Elle attendit d'être assez éloignée de lui pour soupirer de soulagement. Pas que sa présence la dérangeait, mais elle estimait qu'il avait déjà fait beaucoup pour elle aujourd'hui et l'idée d'avoir pu être une nuisance à ce moment-là l'embarrassait énormément, même si elle lui en était reconnaissante.

Le quart d'heure de marche passa rapidement. Perdue dans ses pensées, elle n'avait pas pris garde à ce qui l'entourait sur son trajet. Une erreur qui aurait pu lui coûter si un individu mal intentionné avait souhaité lui faire du mal. Quoiqu'il en soit, ça n'était pas arrivé, et c'était le principal.

Elle poussa la porte de son logement en prenant garde de ne pas faire de bruit étant donné l'heure tardive de son retour, puis rejoignit rapidement la paillasse qui lui servait de lit dans l'espoir de s'endormir rapidement après avoir soigneusement défait sa natte.

- Caly ? Tu es rentrée ?

Une petite voix d'enfant venait de résonner dans la pièce. Une voix suivie d'une toux annonciatrice de mauvais augures. Une voix qui fit ouvrir les yeux à la personne concernée par ce faible appel, puis se tourner vers le garçon aux boucles brunes qui en était à l'origine.

- Tu ne dors pas encore ?

- J'y arrive pas...

Elle se leva et s'agenouilla près de son frère en silence pour le border convenablement, puis caressa son front en douceur pour en estimer la température qui était anormalement haute.

- Si tu ne dors, tu seras fatigué demain et tu guériras moins vite.

- Je sais mais j'y arrive pas, papa ronfle trop fort... qu'est-ce que t'as fait à tes mains ? Tu saignes ?

- Non, ce n'est rien, dans une semaine ce sera guéri, ne t'inquiète pas pour ça.

- D'accord ! Tu peux me raconter une histoire ?

- Si tu veux. Mais je vais aller chercher de quoi te faire des compresses avant.

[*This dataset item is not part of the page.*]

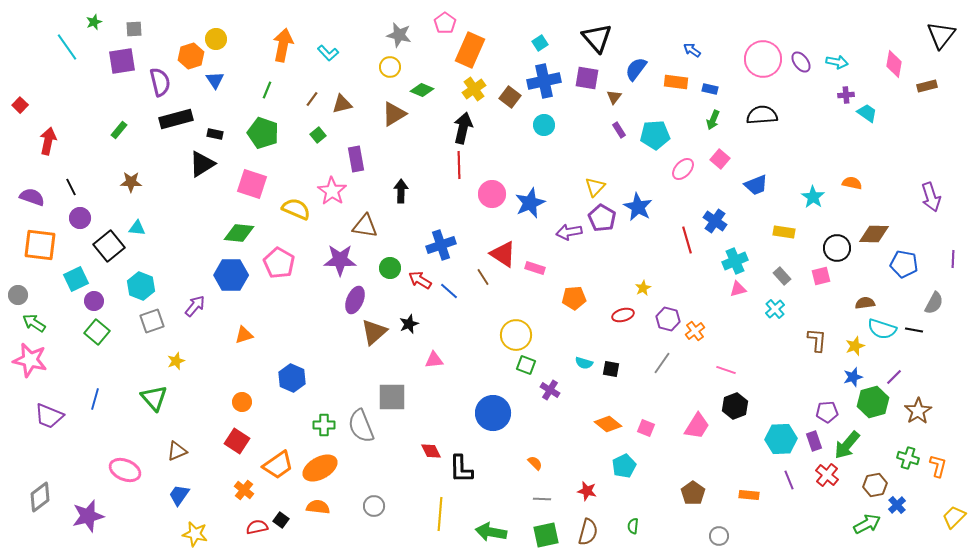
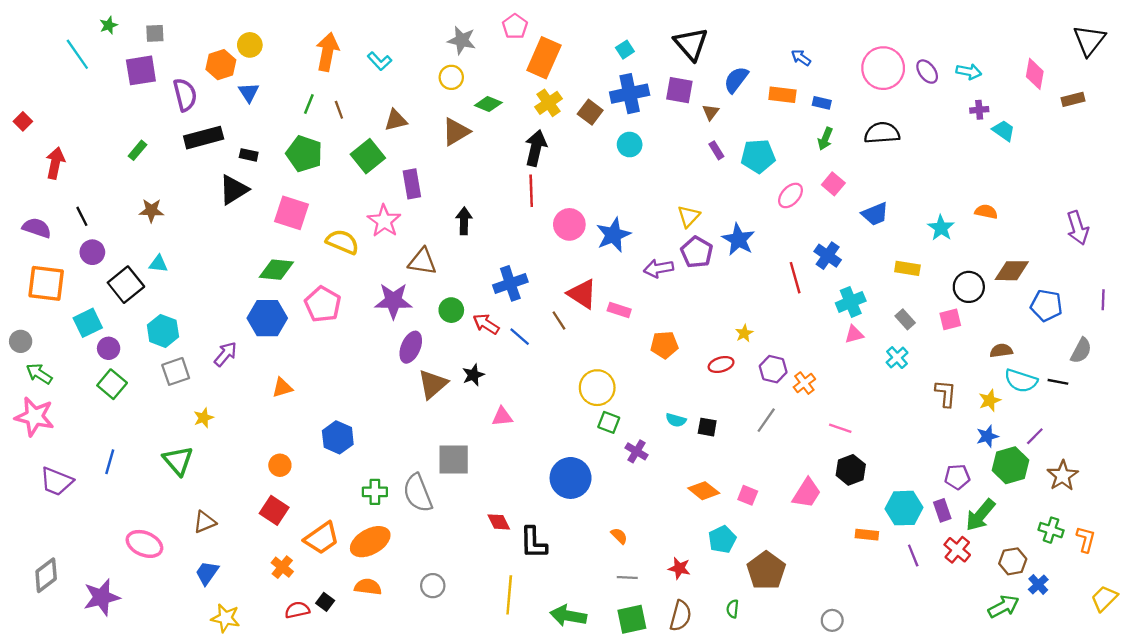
brown line: (312, 99) -> (339, 110), moved, turned -56
green square: (318, 135) -> (368, 156), size x1.8
brown pentagon: (693, 493) -> (766, 571), moved, size x1.4
orange rectangle: (749, 495) -> (867, 535), moved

Elle partit dans la cuisine un bref instant pour y récupérer un torchon fin et une bassine d'eau fraîche. Elle posa le tout près du lit de son frère et déposa le linge humidifié sur son front.

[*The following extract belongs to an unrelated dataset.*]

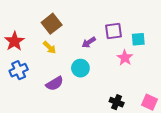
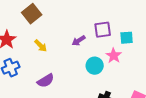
brown square: (52, 24) -> (32, 14), moved
cyan circle: (80, 68) -> (95, 66), moved

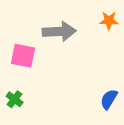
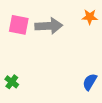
pink square: (23, 56) -> (19, 25), moved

- Voilà. Tu préférerais laquelle ?

- Celle qui parle des étoiles bavardes et de la lune.

- Alors... il était une fois...

Ce conte racontait l'histoire de deux petites étoiles qui avaient été punies par leur mère, la lune, pour ne pas avoir été assez attentives quand elle essayait de leur faire la leçon, à elles et à leurs soeurs. La lune les avait donc envoyées seules sur la Terre, sans aucun moyen de retourner auprès de leur famille toujours dans le ciel. À force de pleurs et d'excuses, leur mère s'était dite qu'elles avaient compris la leçon, et leur permit de les rejoindre en déroulant un long rayon de lune jusqu'à la Terre pour les aider à remonter dans le ciel.

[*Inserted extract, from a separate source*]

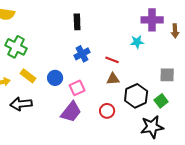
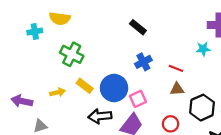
black rectangle: (77, 22) -> (138, 27), turned -49
blue circle: (55, 78) -> (114, 88), size x1.6
black arrow: (21, 104) -> (100, 116), moved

Sans qu'elle s'en aperçoive, l'enfant s'était endormi en serrant sa main contre sa joue pendant qu'elle lui racontait son conte favori.

- Bonne nuit, Khalan...

Sa voix s'était changée en murmure pour ne pas le réveiller. Calyopée dégagea sa main en douceur, puis échangea les compresses avant de s'asseoir contre le mur pour le surveiller davantage, se réveillant plusieurs fois dans la nuit pour vérifier son état de santé.